Recognizing the strain this placed on the working students who pay their way through college, CU Denver responded by increasing financial aid as part of every tuition increase. Economic recovery, and the accompanying increases in personal income and state revenues has afforded state legislatures an opportunity to restore some portion of funding to higher education and proposals for large tuition increases have slowed.
Improved economic times also improve the opportunities for fundraising by the university. Identified as its fundraising priority, the CU Denver campus has launched a campaign targeting student support. This campaign, 1,000 More, seeks to raise money to provide scholarships for 1,000 additional students each year. In addition to these campus-wide scholarships there are opportunities to contribute to scholarships specific to CLAS and individual departments. Currently the college supports scholarships to all Dean’s List designees (students who have a GPA greater than 3.75) and additional scholarships through donations to the CLAS Dean’s Scholarship and Award fund. Programs aimed at improving diversity and providing opportunity for students studying in particular fields often provide scholarship support as part of the overall program. Through individual donations and generous support from the Colorado Health Foundation, the BA/BS-MD program provides meaningful scholarships to diverse participants from urban and rural Colorado in pursuit of medical degrees and to encourage their eventual practice in medically underserved areas of Colorado.

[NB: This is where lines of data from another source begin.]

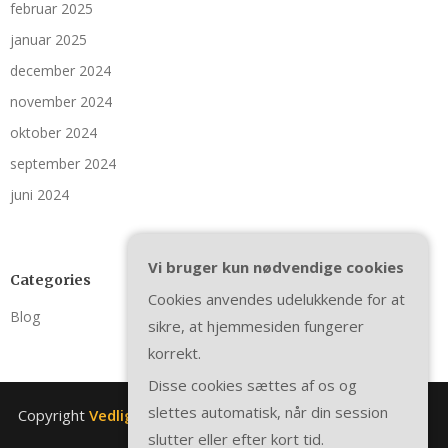
februar 2025
januar 2025
december 2024
november 2024
oktober 2024
september 2024
juni 2024
Vi bruger kun nødvendige cookies
Categories
Cookies anvendes udelukkende for at
Blog
sikre, at hjemmesiden fungerer
korrekt.
Disse cookies sættes af os og
slettes automatisk, når din session
Copyright
Vedligeholdelsesplan-1.dk
. All rights reserved.
|
slutter eller efter kort tid.
Theme by
SuperbThemes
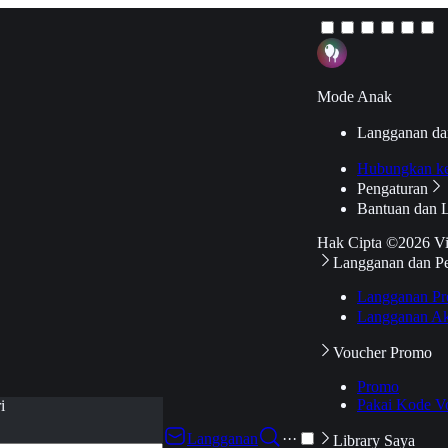
Mode Anak
Langganan da
Hubungkan k
Pengaturan
Bantuan dan 
Hak Cipta ©2026 V
Langganan dan P
Langganan Pr
Langganan Ak
Voucher Promo
Promo
Pakai Kode V
i
Langganan
···
Library Saya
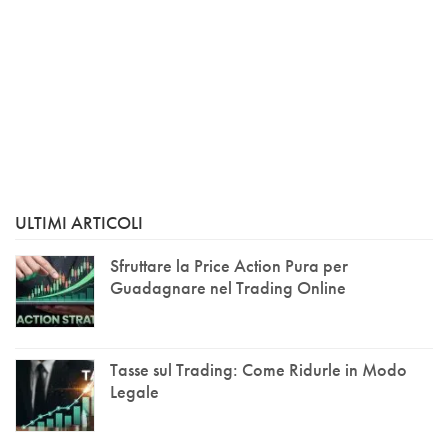
ULTIMI ARTICOLI
Sfruttare la Price Action Pura per
Guadagnare nel Trading Online
Tasse sul Trading: Come Ridurle in Modo
Legale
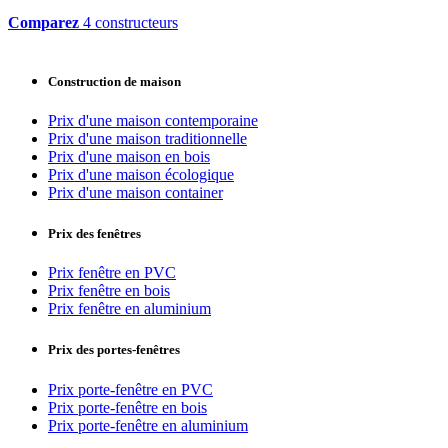
Comparez
4 constructeurs
Construction de maison
Prix d'une maison contemporaine
Prix d'une maison traditionnelle
Prix d'une maison en bois
Prix d'une maison écologique
Prix d'une maison container
Prix des fenêtres
Prix fenêtre en PVC
Prix fenêtre en bois
Prix fenêtre en aluminium
Prix des portes-fenêtres
Prix porte-fenêtre en PVC
Prix porte-fenêtre en bois
Prix porte-fenêtre en aluminium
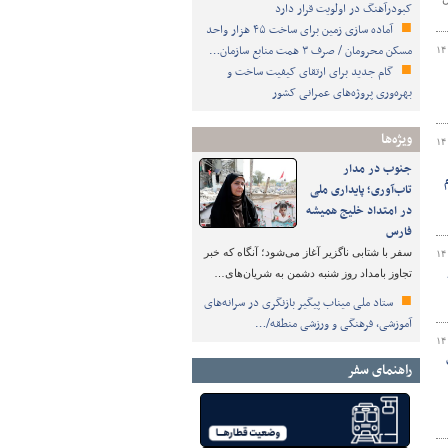
کبودرآهنگ در اولویت قرار دارد
آماده سازی زمین برای ساخت ۴۵ هزار واحد
مسکن محرومان / صرف ۳ همت منابع سازمان…
۱۴
گام جدید برای ارتقای کیفیت ساخت و
بهره‌وری پروژه‌های عمرانی کشور
ویژه‌ها
۱۴
جنوب در مدار
م
تاب‌آوری؛ پایداری ملی
در امتداد خلیج همیشه
فارس
سفر با شتابی ناگزیر آغاز می‌شود؛ آنگاه که خبر
۱۴
تجاوز بامداد روز شنبه دشمن به شریان‌های…
ستاد ملی میناب پیگیر بازنگری در سرانه‌های
آموزشی، فرهنگی و ورزشی منطقه/…
۱۴
راهنمای سفر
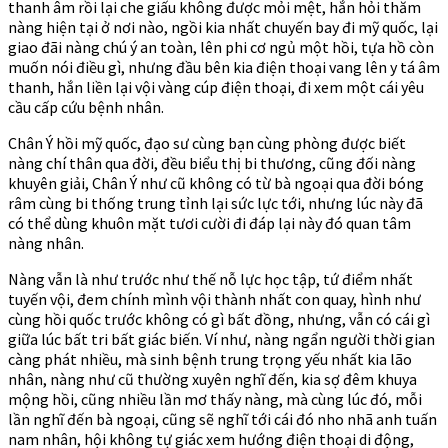
thanh âm rồi lại che giấu không được mỏi mệt, hắn hỏi thăm
nàng hiện tại ở nơi nào, ngồi kia nhất chuyến bay đi mỹ quốc, lại
giao đãi nàng chú ý an toàn, lên phi cơ ngủ một hồi, tựa hồ còn
muốn nói điều gì, nhưng đầu bên kia điện thoại vang lên y tá âm
thanh, hắn liền lại vội vàng cúp điện thoại, đi xem một cái yêu
cầu cấp cứu bệnh nhân.
Chân Ý hồi mỹ quốc, đạo sư cùng bạn cùng phòng được biết
nàng chí thân qua đời, đều biểu thị bi thương, cũng đối nàng
khuyên giải, Chân Ý như cũ không có từ bà ngoại qua đời bóng
râm cùng bi thống trung tỉnh lại sức lực tới, nhưng lúc này đã
có thể dùng khuôn mặt tươi cười đi đáp lại này đó quan tâm
nàng nhân.
Nàng vẫn là như trước như thế nỗ lực học tập, tứ điểm nhất
tuyến vội, đem chính mình vội thành nhất con quay, hình như
cùng hồi quốc trước không có gì bất đồng, nhưng, vẫn có cái gì
giữa lúc bất tri bất giác biến. Ví như, nàng ngẩn người thời gian
càng phát nhiều, mà sinh bệnh trung trọng yếu nhất kia lão
nhân, nàng như cũ thường xuyên nghĩ đến, kia sợ đêm khuya
mộng hồi, cũng nhiều lần mơ thấy nàng, mà cùng lúc đó, mỗi
lần nghĩ đến bà ngoại, cũng sẽ nghĩ tới cái đó nho nhã anh tuấn
nam nhân, hội không tự giác xem hướng điện thoại di động,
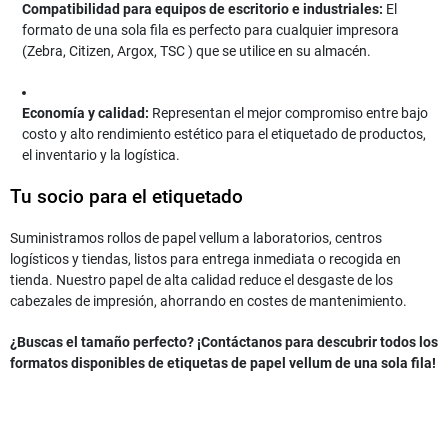
Compatibilidad para equipos de escritorio e industriales:
El
formato de una sola fila es perfecto para cualquier impresora
(Zebra, Citizen, Argox, TSC ) que se utilice en su almacén.
Economía y calidad:
Representan el mejor compromiso entre bajo
costo y alto rendimiento estético para el etiquetado de productos,
el inventario y la logística.
Tu socio para el etiquetado
Suministramos rollos de papel
vellum
a laboratorios, centros
logísticos y tiendas, listos para entrega inmediata o recogida en
tienda. Nuestro papel de alta calidad reduce el desgaste de los
cabezales de impresión, ahorrando en costes de mantenimiento.
¿Buscas el tamaño perfecto? ¡Contáctanos para descubrir todos los
formatos disponibles de etiquetas de papel vellum de una sola fila!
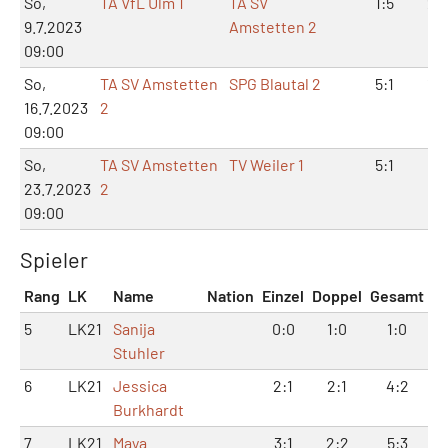
So,
TA VfL Ulm 1
TA SV
1:5
2:
9.7.2023
Amstetten 2
09:00
So,
TA SV Amstetten
SPG Blautal 2
5:1
10
16.7.2023
2
09:00
So,
TA SV Amstetten
TV Weiler 1
5:1
10
23.7.2023
2
09:00
Spieler
Rang
LK
Name
Nation
Einzel
Doppel
Gesamt
5
LK21
Sanija
0:0
1:0
1:0
Stuhler
6
LK21
Jessica
2:1
2:1
4:2
Burkhardt
7
LK21
Maya
3:1
2:2
5:3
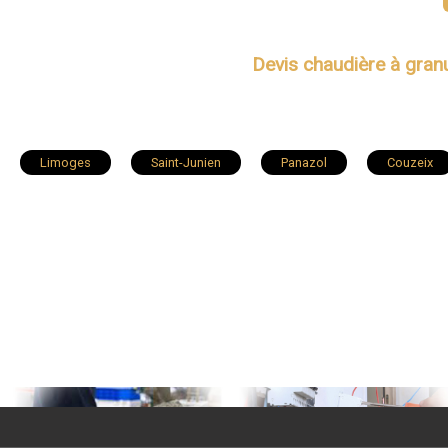
Devis chaudière à granu
Limoges
Saint-Junien
Panazol
Couzeix
Condat-sur-Vienne
Saint-Léonard-de-Noblat
Bellac
Saint-Priest-Taurion
Boisseuil
Nexon
Saint
Veyrac
Saint-Gence
Magnac-Laval
Le Dor
Saint-Jouvent
Châteauneuf-la-Forêt
Nantiat
Coussac-Bonneval
Bussière-Galant
Saint-Laurent-s
Cussac
Peyrilhac
Ladignac-le-Long
Saint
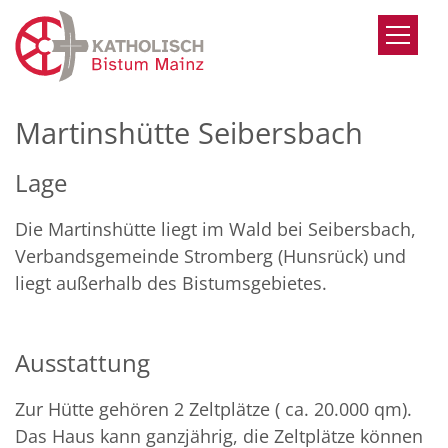
Zum Inhalt springen
Martinshütte Seibersbach
Lage
Die Martinshütte liegt im Wald bei Seibersbach,
Verbandsgemeinde Stromberg (Hunsrück) und
liegt außerhalb des Bistumsgebietes.
Ausstattung
Zur Hütte gehören 2 Zeltplätze ( ca. 20.000 qm).
Das Haus kann ganzjährig, die Zeltplätze können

Programs such as the International College Beijing devote a portion of revenues to scholarships in support of its most gifted students. Many departments have dedicated alumni and supportive donors who have donated to and endowed scholarship funds in honor of a beloved educator or in memory of former students. All of these funds provide opportunities for interested donors to support CLAS students during their educational pursuits.
Faculty and staff in CLAS have a long history of supporting students throughout their lifelong pursuit of education. In collaboration with alumni groups and active retiree boards, the efforts of our faculty, staff and students in recognizing student achievement and need through fundraising efforts to thank donors and promote support for these funds are greatly appreciated. Spread the word about the 1,000 More campaign and other CLAS Scholarship opportunities to support our students.

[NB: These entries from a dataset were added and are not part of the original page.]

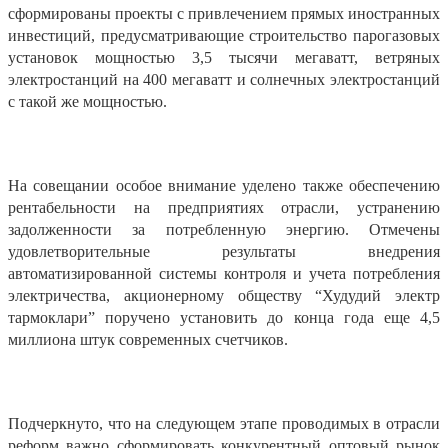
сформированы проекты с привлечением прямых иностранных
инвестиций, предусматривающие строительство парогазовых
установок мощностью 3,5 тысячи мегаватт, ветряных
электростанций на 400 мегаватт и солнечных электростанций
с такой же мощностью.
На совещании особое внимание уделено также обеспечению
рентабельности на предприятиях отрасли, устранению
задолженности за потребленную энергию. Отмечены
удовлетворительные результаты внедрения
автоматизированной системы контроля и учета потребления
электричества, акционерному обществу “Худудий электр
тармоклари” поручено установить до конца года еще 4,5
миллиона штук современных счетчиков.
Подчеркнуто, что на следующем этапе проводимых в отрасли
реформ важно сформировать конкурентный оптовый рынок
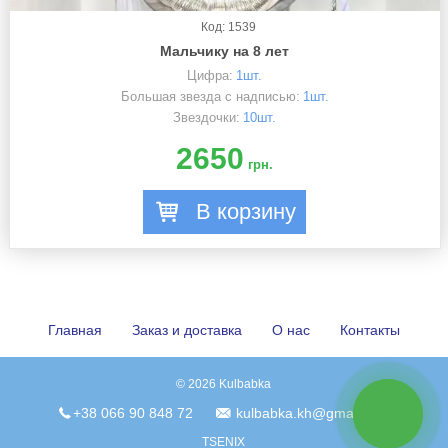
Код: 1539
Мальчику на 8 лет
Цифра:
1шт.
Большая звезда с надписью:
1шт.
Звездочки:
10шт.
2650
грн.
В корзину
Главная
Заказ и доставка
О нас
Контакты
© 2026 Kulbabka
связь с
+38 066 90 848 72
kulbabka.kh@gmail.com
нами
TSENIX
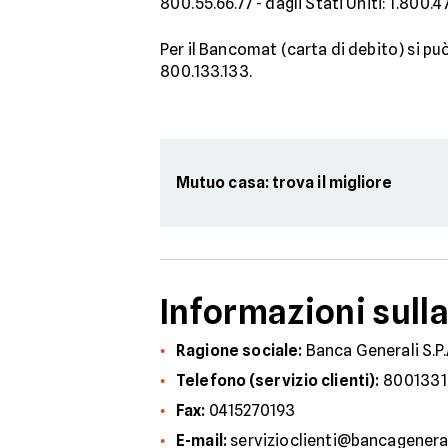
800.55.66.77 - dagli Stati Uniti: 1.800.4
Per il Bancomat (carta di debito) si p
800.133.133.
Mutuo casa: trova il migliore
Informazioni sull
Ragione sociale:
Banca Generali S.P.
Telefono (servizio clienti):
8001331
Fax:
0415270193
E-mail:
servizioclienti@bancageneral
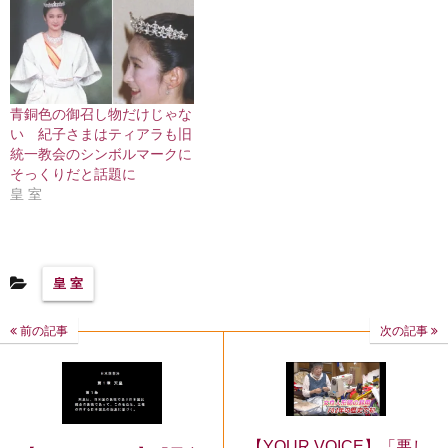
青銅色の御召し物だけじゃな
い 紀子さまはティアラも旧
統一教会のシンボルマークに
そっくりだと話題に
皇 室
皇 室
前の記事
次の記事
【YOUR VOICE】「悪し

A Roundup of Calls for Proposals
Staff Service Excellence Award: University of Colorado Staff Council (UCSC) is soliciting nominations of classified and university staff employees for the annual Service Excellence Award. The Service Excellence Award is presented to one qualified individual from each campus and system administration, and includes a $1,000 cash award. Please visit the UCSC Service Excellence Award web page for more information regarding the award criteria and nomination process. Applications are due February 28, 2014, and for more information you can contact JáNet Hurt.
Center for Faculty Development (CFD) Faculty Development Grant: promotes greater impact towards a faculty member’s career by supporting the enhanced quality of their teaching and/or research/creative work. Submit proposals (with completed cover sheet) in person to the Center for Faculty Development (LSC 320), or electronically to firstname.lastname@example.org by 8:00 a.m. on or before March 3, 2014. More information and application materials can be found here.

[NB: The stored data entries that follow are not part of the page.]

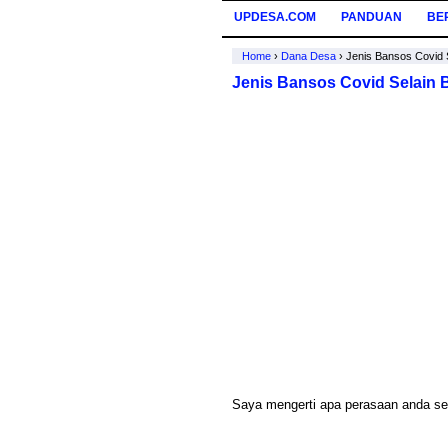
UPDESA.COM
PANDUAN
BE
Home
›
Dana Desa
›
Jenis Bansos Covid 
Jenis Bansos Covid Selain
Saya mengerti apa perasaan anda se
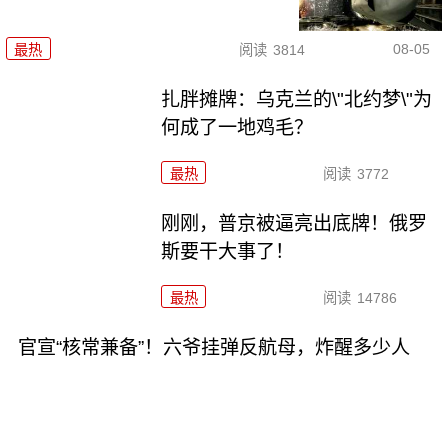
08-05
最热
阅读
3814
扎胖摊牌：乌克兰的\"北约梦\"为
何成了一地鸡毛？
最热
阅读
3772
刚刚，普京被逼亮出底牌！俄罗
斯要干大事了！
最热
阅读
14786
官宣“核常兼备”！六爷挂弹反航母，炸醒多少人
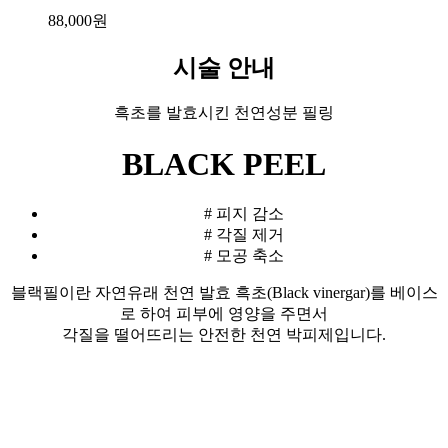
88,000
원
시술 안내
흑초를 발효시킨 천연성분 필링
BLACK PEEL
# 피지 감소
# 각질 제거
# 모공 축소
블랙필이란 자연유래 천연 발효 흑초(Black vinergar)를 베이스
로 하여 피부에 영양을 주면서
각질을 떨어뜨리는 안전한 천연 박피제입니다.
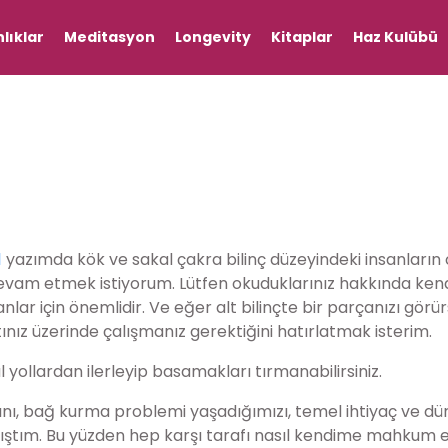
lıklar
Meditasyon
Longevity
Kitaplar
Haz Kulübü
1
yazımda kök ve sakal çakra bilinç düzeyindeki insanların 
evam etmek istiyorum. Lütfen okuduklarınız hakkında kend
anlar için önemlidir. Ve eğer alt bilinçte bir parçanızı görü
tınız üzerinde çalışmanız gerektiğini hatırlatmak isterim.
yollardan ilerleyip basamakları tırmanabilirsiniz.
ığını, bağ kurma problemi yaşadığımızı, temel ihtiyaç ve dü
ıştım. Bu yüzden hep karşı tarafı nasıl kendime mahkum e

CLAS Diversity and Inclusion Initiatives Fund (DIIF): The Council on Diversity and Inclusion of the College of Liberal Arts and Sciences (CLAS) at the University of Colorado Denver is pleased to announce the inaugural CLAS Diversity and Inclusion Initiatives Fund (DIIF) Awards. The DIIF is targeted to promote CLAS’s strategic priority “to enhance diversity across the college and foster a culture of inclusion.” Applications will be accepted on a rolling basis for smaller awards, with a deadeline of 5:00 p.m. on March 14, 2014 for larger awards, and can be submitted by email to Marjorie.email@example.com. More information and application materials can be found here.
CLAS Research Innovation Seed Program (CRISP): funds are designated specifically to promote innovative research activities and encourage the submission of applications for externally funded research. CRISP funds are intended to provide seed money to fund studies used in grant proposals and to facilitate research that could not be completed successfully with currently available resources. Applications must be received in the Dean’s Office or by email to firstname.lastname@example.org by 5:00 p.m. on March 14, 2014. More information and application materials can be found here.
CLAS Dissemination Grant: is designed to provide tenure-track, tenured, and clinical teaching track faculty with up to $2000 per academic year for disseminating research via publication (page and other publication charges), travel to support presentations at professional meetings, website design related to communication of research results, or other scholarly dissemination venues. Applications must be received in the Dean’s Office or by email to email@example.com by 5:00 p.m. on March 14, 2014. More information and application materials can be found here.
CLAS Advancing Curricula and Teaching (ACT) grant: funding is designated to further develop a campus environment that supports and encourages approaches to teaching and learning that advance the College’s mission. This year, we invite proposals for projects related to “Integrative Learning.”Applications must be received in the Dean’s Office or by email to Marjorie.firstname.lastname@example.org by 5:00 p.m. on March 14, 2014. More information and application materials can be found here.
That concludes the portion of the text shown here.